I can lock my calipers*, canti-levers, v-brakes, and disc brakes. For modulation though, disc rules (even on 23c tires).
*This is on old 1055 series 105 calipers from the 90s, 6600 ultegras, and tektros.
There's something wrong with your setup if you can't lock them up.
I weigh about 78 kg. Now I will admit that you are a decent amount bigger then me. That being said as others have been discussing it sounds more like some type of set-up problem. I would venture to ask this: Are your brakes and levers matched? I know that Shimano changed the pull ratio of them when they went to hidden routing, I also have experienced a very weird braking profile when I used SRAM levers with other Shimano calipers (Those felt more like using a V brake, braking was more difficult to modulate and had a very sudden, jerky, stop)
Another thing is that while people mention it: contaminated housing? When you say you get to the point of your hands hurting when you squeeze the brakes have you squeezed the levers all the way to the bars at that point? If not then definitely try replacing cables and housing. One thing I have seen on bikes where water is able to get trapped in a housing line is that the cable rusts and ends up making the whole system feel horrible. The other thing that could happen is that you could have a non-seated ferrule. If the end-point of your housing isn't seated against the shifter then you will definitely get crap braking performance.
All modern caliper brakes have the potential to send you over the bars. I'm betting operator error. Squeeze the **** out of those levers. In the rain, squeeze twice, once to clear water from the braking surface and again to modulate speed.
By the time you're experienced enough to get something germane out of a test ride, you won't need a test ride.
Ok, today I rode two other bikes back to back with mine, both recent trek madones, one complete ultegra and one complete dura ace and both very well serviced. There was some (small) difference in brake feel but no difference in braking power (this was in the dry). Whilst I was there I tried my dad's old trek cromoly fixed fork mtb with early V-brakes and this braked far better than any of the road bikes - both better feel and lower effort at the bar for equal stopping power - easy to endo and still not go over the bars. Tempting to think that this could be due to a larger contact patch but with all four bikes the limit of deceleration (this was dry) was the need to avoid going over the bars, not the need to stop the wheel locking.

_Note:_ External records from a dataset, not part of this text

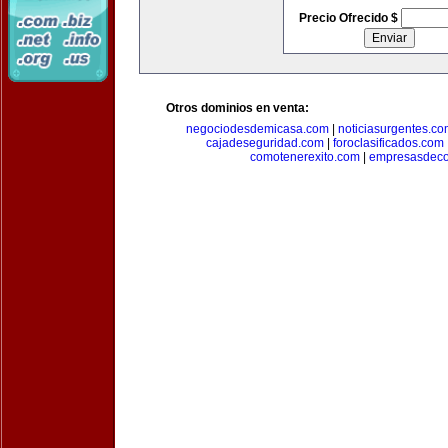
Precio Ofrecido $
Otros dominios en venta:
negociodesdemicasa.com
|
noticiasurgentes.c
cajadeseguridad.com
|
foroclasificados.com
comotenerexito.com
|
empresasdeco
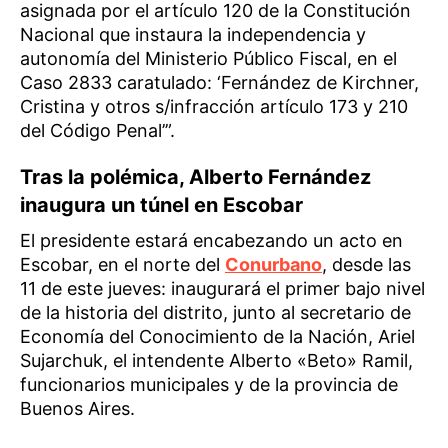
asignada por el artículo 120 de la Constitución
Nacional que instaura la independencia y
autonomía del Ministerio Público Fiscal, en el
Caso 2833 caratulado: ‘Fernández de Kirchner,
Cristina y otros s/infracción artículo 173 y 210
del Código Penal’”.
Tras la polémica, Alberto Fernández
inaugura un túnel en Escobar
El presidente estará encabezando un acto en
Escobar, en el norte del
Conurbano
, desde las
11 de este jueves: inaugurará el primer bajo nivel
de la historia del distrito, junto al secretario de
Economía del Conocimiento de la Nación, Ariel
Sujarchuk, el intendente Alberto «Beto» Ramil,
funcionarios municipales y de la provincia de
Buenos Aires.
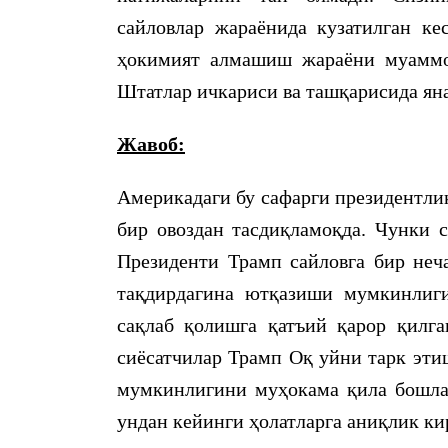
сайловлар жараёнида кузатилган ке
ҳокимият алмашиш жараёни муаммо
Штатлар ичкариси ва ташқарисида ян
Жавоб:
Америкадаги бу сафарги президентли
бир овоздан тасдиқламоқда. Чунки 
Президенти Трамп сайловга бир неча
тақдирдагина ютқазиши мумкинлиги
сақлаб қолишга қатъий қарор қилг
сиёсатчилар Трамп Оқ уйни тарк эти
мумкинлигини муҳокама қила бошла
ундан кейинги ҳолатларга аниқлик к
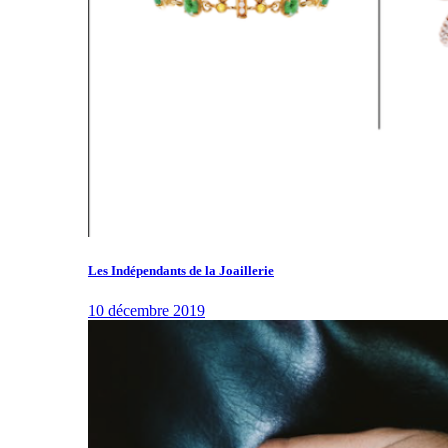
Les Indépendants de la Joaillerie
10 décembre 2019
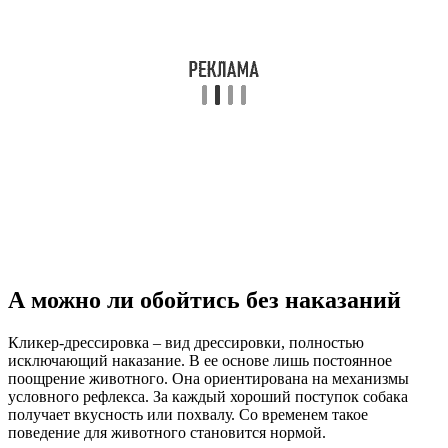
А можно ли обойтись без наказаний
Кликер-дрессировка –­ вид дрессировки, полностью
исключающий наказание. В ее основе лишь постоянное
поощрение животного. Она ориентирована на механизмы
условного рефлекса. За каждый хороший поступок собака
получает вкусность или похвалу. Со временем такое
поведение для животного становится нормой.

Me and my old man then serviced my brakes, cleaning and re-greasing cables (replacing front brake cable) and checking setup carefully. I'm now completely happy that the rims, pads, cables, cross lever, ferules/receivers, brifter, bar and settings thereof are as perfectly clean/lubed, adjusted and positioned as they can be. This yielded a slightly slicker brake feel, but no difference in braking performance that I could tell. It also closed the gap with the madones such that there was no longer any difference in the dry that I could tell, neither in feel nor power. I'll have to wait until I get a properly wet day again to check wet performance but I'm doubtful there'll be any difference.
I'm fast approaching the conclusion that calliper brakes (at least the sora-105, ultegra-ultegra and d.a.-d.a. brifter-calliper combinations that I've used) simply don't have the mechanical advantage to meet my personal expectations - at my weight - of braking performance in the wet.
Given that I know that mini-Vs have significantly greater mechanical advantage over callipers I'm tempted to think that this may be an option, but I also expect that a higher advantage with the same cable pull is likely to result in a on-off feel. I wouldn't want to upgrade fork and brakes only to have to do so again.
So, I'm also approaching the conclusion that if you're heavy, regularly ride fast in foul weather and want to know that you have plenty of power and modulation on tap regardless then discs might be the only way to go.
Thanks for your input folks, I will update again when it rains!
PS: This is Wales, so probably soon.